Now we multiply this by \((ax^2+bx+c)\):
\[ (ax^2+bx+c)(1 - 52x + 1300x^2 - 20800x^3 + \dots) \] Let's find the coefficients in the product:
Coefficient of x: This is obtained by \((c \times \text{coeff of } x) + (b \times \text{coeff of } x^0)\).
\[ c(-52) + b(1) = -56 \implies b - 52c = -56 \quad \text{(Eq. 1)} \] Coefficient of \(x^2\): This is obtained by \((c \times \text{coeff of } x^2) + (b \times \text{coeff of } x) + (a \times \text{coeff of } x^0)\).
\[ c(1300) + b(-52) + a(1) = 0 \implies a - 52b + 1300c = 0 \quad \text{(Eq. 2)} \] Coefficient of \(x^3\): This is obtained by \((c \times \text{coeff of } x^3) + (b \times \text{coeff of } x^2) + (a \times \text{coeff of } x)\).

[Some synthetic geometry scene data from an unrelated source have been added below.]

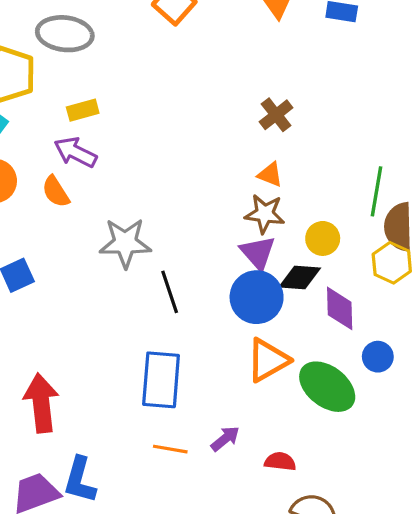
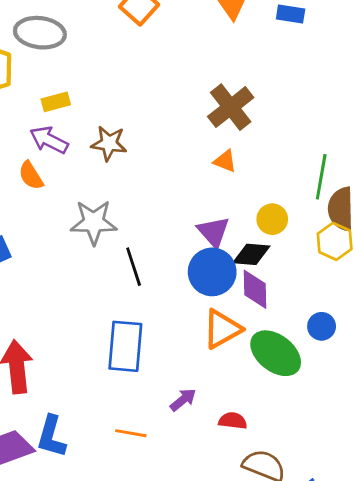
brown cross: (276, 115) -> (231, 107), size x1.5
brown star: (265, 214) -> (109, 143), moved
purple diamond: (340, 308) -> (255, 289), moved
orange line: (170, 449) -> (131, 433), moved

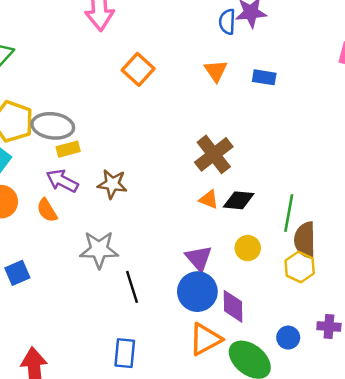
gray ellipse: (40, 33) -> (53, 126), moved
black diamond: (251, 254) -> (239, 200), moved
blue rectangle: (125, 346) -> (125, 353), size x0.7

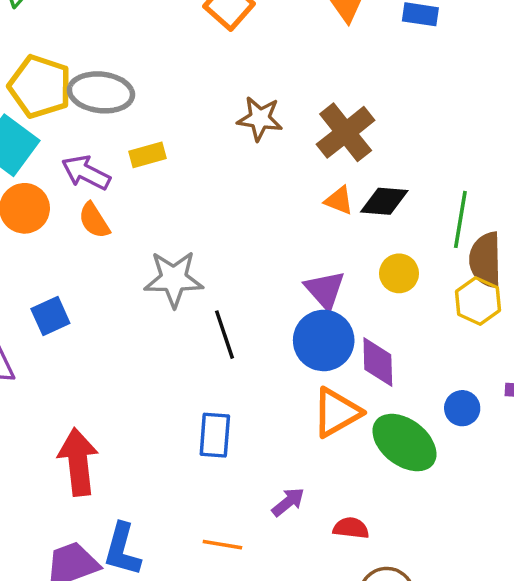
yellow rectangle: (68, 149) -> (148, 155), moved
purple arrow: (62, 181) -> (86, 173), moved
brown star: (112, 184) -> (260, 119), moved

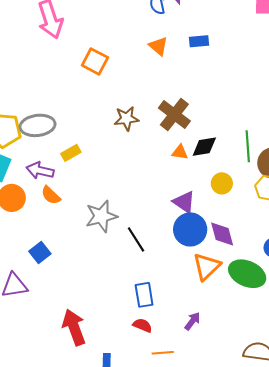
red semicircle: (351, 528) -> (142, 325), moved, turned 30

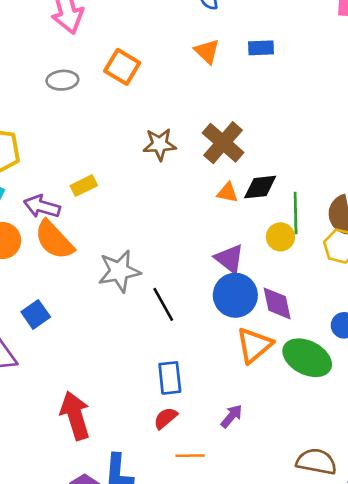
gray ellipse: (38, 125) -> (62, 80), moved, size x0.7
green line: (248, 146) -> (296, 213), moved
orange semicircle: (51, 195) -> (54, 240), size x1.6
red semicircle: (142, 325) -> (165, 418), turned -66

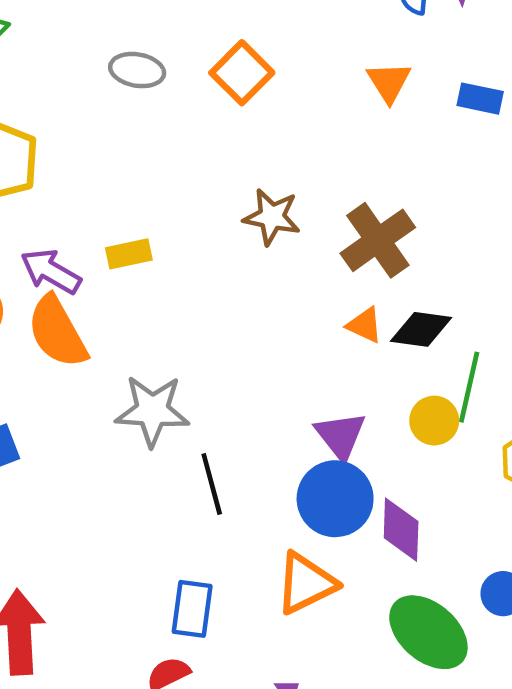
orange triangle: (254, 345) -> (306, 583), moved

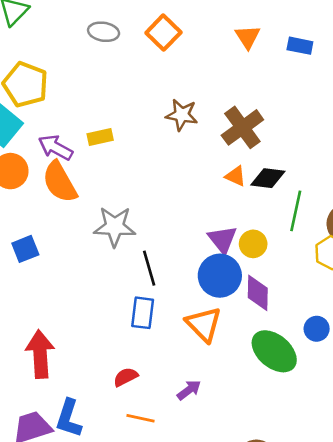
yellow circle: (434, 421) -> (253, 244), moved
orange triangle: (306, 583) -> (204, 324), turned -48
blue rectangle: (192, 609) -> (143, 313), moved

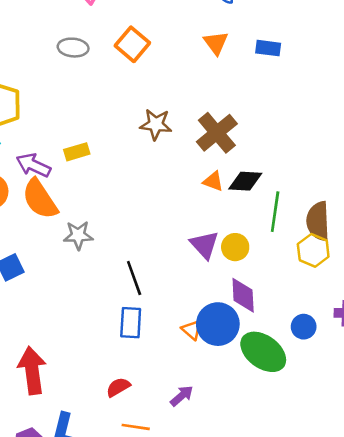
gray star: (115, 227) -> (78, 235), moved, size x0.7
blue circle: (220, 276) -> (218, 324), moved
orange triangle: (204, 324) -> (192, 330), size x0.6

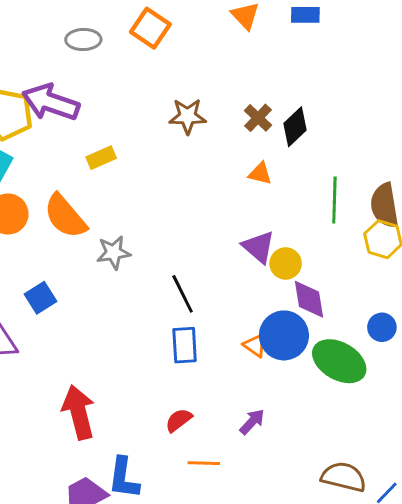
brown cross: (217, 133) -> (258, 118), size x0.6
purple arrow: (33, 165) -> (51, 102), moved, size x1.4
black diamond: (245, 181) -> (295, 127), moved, turned -40
yellow circle: (235, 247) -> (286, 263), moved

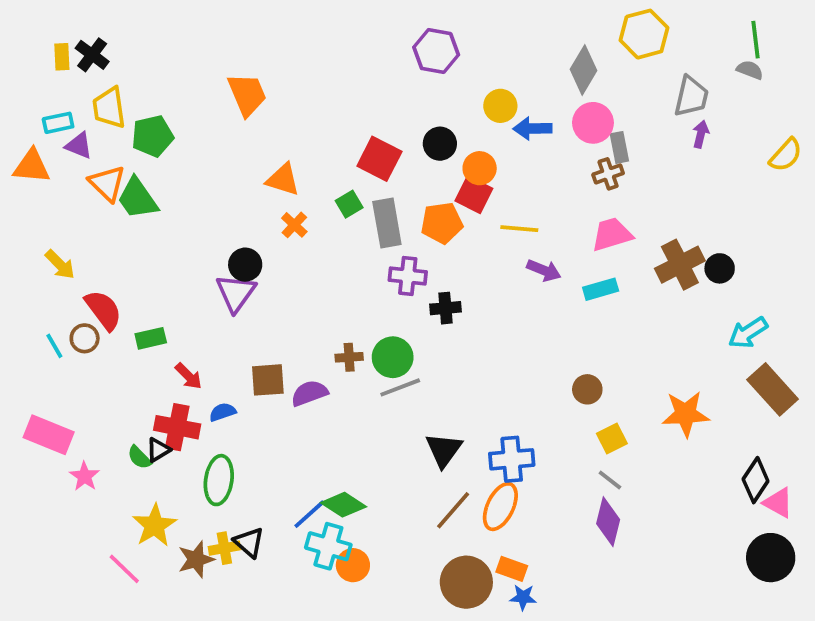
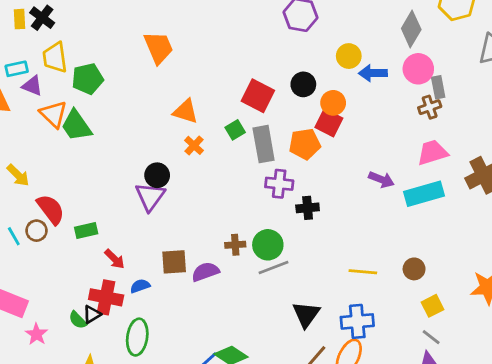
yellow line: (519, 229) -> (363, 272), moved
cyan rectangle: (601, 289) -> (424, 194), size x1.5

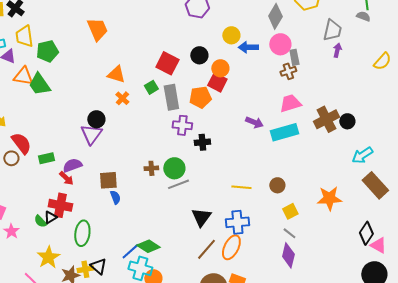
orange triangle: (54, 114) -> (23, 76), turned -35
purple semicircle: (205, 272) -> (72, 165), moved
blue semicircle: (140, 286) -> (115, 197), moved, turned 88

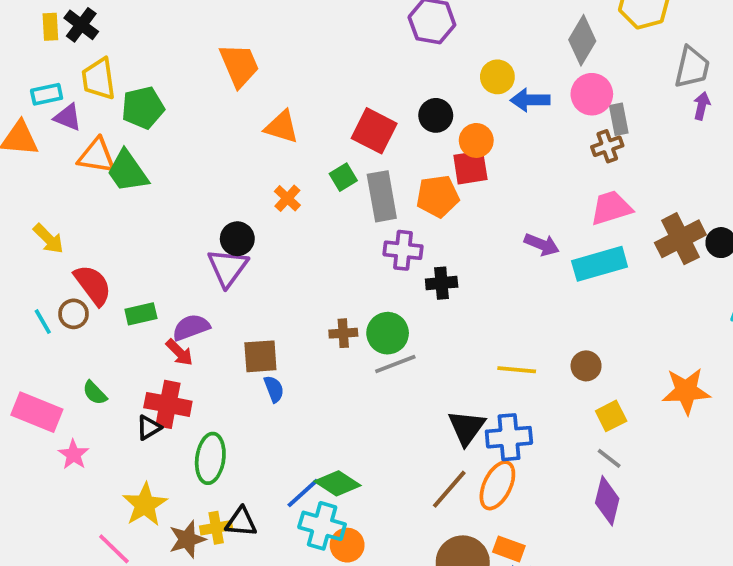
orange triangle: (116, 74) -> (282, 127), moved
red square: (217, 82) -> (470, 167), turned -36
black triangle: (201, 217) -> (467, 428), moved
green semicircle: (40, 221) -> (95, 393), moved
black triangle: (98, 266) -> (241, 522), turned -36

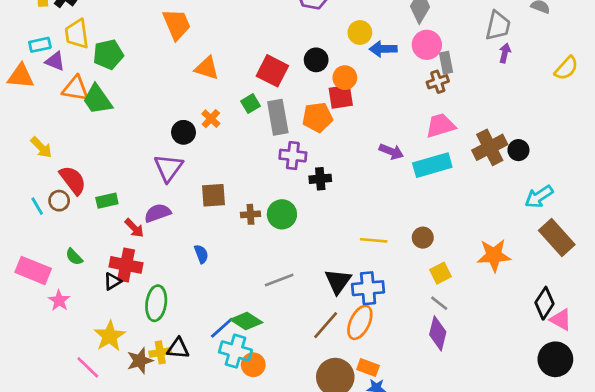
black circle: (237, 239) -> (184, 132), moved
purple semicircle: (191, 327) -> (158, 213), moved
brown square: (260, 356) -> (214, 195), moved
gray line: (395, 364) -> (279, 280), moved

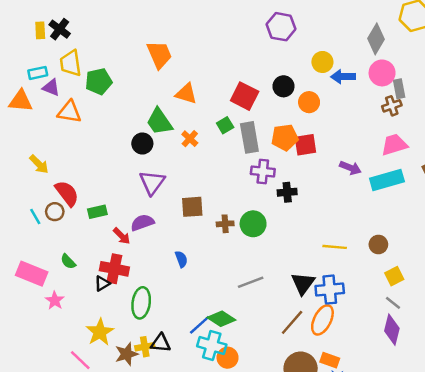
red square: (341, 97) -> (305, 145), moved
green trapezoid: (97, 100) -> (159, 122), moved
black circle: (184, 132) -> (142, 144), moved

\[ c(-20800) + b(1300) + a(-52) = 0 \] Dividing by -52, we get:
\[ a - 25b + 400c = 0 \quad \text{(Eq. 3)} \] Now we solve the system of equations. Subtract Eq. 3 from Eq. 2:
\[ (a - 52b + 1300c) - (a - 25b + 400c) = 0 - 0 \] \[ -27b + 900c = 0 \implies 27b = 900c \implies b = \frac{900}{27}c = \frac{100}{3}c \] Substitute \(b\) in Eq. 1:
\[ \frac{100}{3}c - 52c = -56 \] \[ (\frac{100 - 156}{3})c = -56 \] \[ \frac{-56}{3}c = -56 \implies c = 3 \] Now find \(b\):
\[ b = \frac{100}{3} \times 3 = 100 \] Now find \(a\) using Eq. 3:
\[ a - 25(100) + 400(3) = 0 \] \[ a - 2500 + 1200 = 0 \] \[ a - 1300 = 0 \implies a = 1300 \] We need to find \(a+b+c\):
\[ a+b+c = 1300 + 100 + 3 = 1403 \] Step 4: Final Answer:
The values are \(a=1300\), \(b=100\), and \(c=3\). The sum \(a+b+c\) is \(1403\).